Leider lässt sich auch nicht alles auf Teilzeit reduzieren: Auch wenn der Gesetzgeber das eigentlich vorgesehen hat, gibt es fast keine speziellen Angebote in den Berufsschulen. Das sollten Bewerber wissen. So hören sie entweder Themen doppelt oder sind, wenn sie die schulische Ausbildung schon vor Ende der praktischen Ausbildung absolviert haben, bei der Prüfung eine Weile raus aus dem Stoff.
Einfach einen halben Tag in die Schule gehen - das geht leider nicht. Der Arbeitgeber stellt seine Lehrlinge für den Schulbesuch frei, der Schulbesuch gilt aber nicht als Arbeitszeit, sodass eine Teilzeit der Arbeitszeit nicht eine Reduzierung der Schulzeit bedeutet.
Schmachtel: Am Ende sollen Voll- und Teilzeit-Lehrlinge gleich gut ausgebildet sein. Die Ausbildungszeit verlängert sich also mit reduzierter Stundenzahl. Wer statt 40 Stunden 30 arbeitet, der muss ein Jahr länger in die Lehre gehen. Theoretisch können die Stunden noch weiter reduziert werden. Insgesamt darf die Ausbildung laut dem Gesetzgeber allerdings nicht länger als das 1,5-fache der Zeit der Vollzeit-Ausbildung dauern.

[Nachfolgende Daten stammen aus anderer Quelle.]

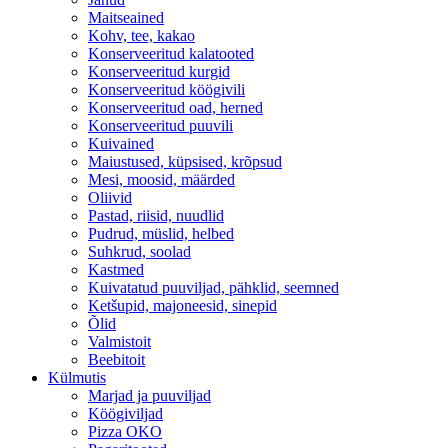
Maitseained
Kohv, tee, kakao
Konserveeritud kalatooted
Konserveeritud kurgid
Konserveeritud köögivili
Konserveeritud oad, herned
Konserveeritud puuvili
Kuivained
Maiustused, küpsised, krõpsud
Mesi, moosid, määrded
Oliivid
Pastad, riisid, nuudlid
Pudrud, müslid, helbed
Suhkrud, soolad
Kastmed
Kuivatatud puuviljad, pähklid, seemned
Ketšupid, majoneesid, sinepid
Õlid
Valmistoit
Beebitoit
Külmutis
Marjad ja puuviljad
Köögiviljad
Pizza OKO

Die Vergütung kann gekürzt werden, muss aber nicht. Festgelegt ist aber, dass sie jährlich steigen muss. Wer länger in Ausbildung ist, kriegt also öfter Lohnerhöhungen. Am Urlaubsanspruch ändert sich im Normalfall nichts. So wie bei einer Vollzeit-Ausbildung haben Azubis unter Umständen auch Anspruch auf staatliche Unterstützung wie Ausbildungsbeihilfe.
Zur Person: Jakob Schmachtel ist seit 12 Jahren bei der IHK Berlin. Als Ausbildungsberater überwacht er die Ausbildung und berät Azubis, Ausbilder und Ausbildungsbetriebe rund um die Ausbildungsqualität und zu rechtlichen Fragen. Die praktischen Seiten der Ausbildung kennt er als gelernter Koch auch aus eigener Erfahrung. Zusätzlich zur Ausbildung hat er BWL studiert.